Der Beiträge der gesetzlichen Krankenversicherung werden zwischen dem Arbeitgeber und Dir aufgeteilt. Der allgemeine Beitragssatz beträgt 14,6% (Stand 2017), sodass auf den Arbeitgeber und Dich jeweils 7,3% entfallen. Zudem fällt für Dich ein sogenannter Zusatzbeitrag an, die Höhe ist von der Krankenkasse anhängig (0,6% – 1,5%).
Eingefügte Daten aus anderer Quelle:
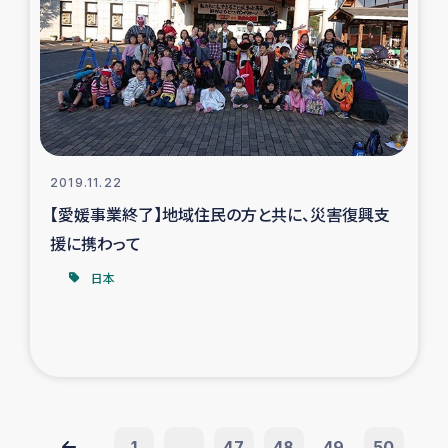
2019.11.22
【愛媛事業終了】地域住民の方と共に、災害復興支
援に携わって
日本
1
...
47
48
49
50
Da die hauptsächlichen Leistungen der gesetzlichen Krankenkasse festgelegt sind, empfehlen wir Dir in eine günstigere Krankenkasse mit geringerem Zusatzbeitrag zu wechseln.

Als Selbstständiger (insbesondere als junger Mensch) ist es für Dich häufig nicht sinnvoll in die gesetzliche Krankenversicherung einzusteigen, da die Leistungen nicht angepasst werden können. 15,7% des beitragspflichtigen Einkommens werden abgeführt, mindestens aber 400 Euro im Monat. Ab 2.231.25 Euro monatlichen Gewinn steigt der Beitrag anteilige bis auf 800 Euro (Stand 2017).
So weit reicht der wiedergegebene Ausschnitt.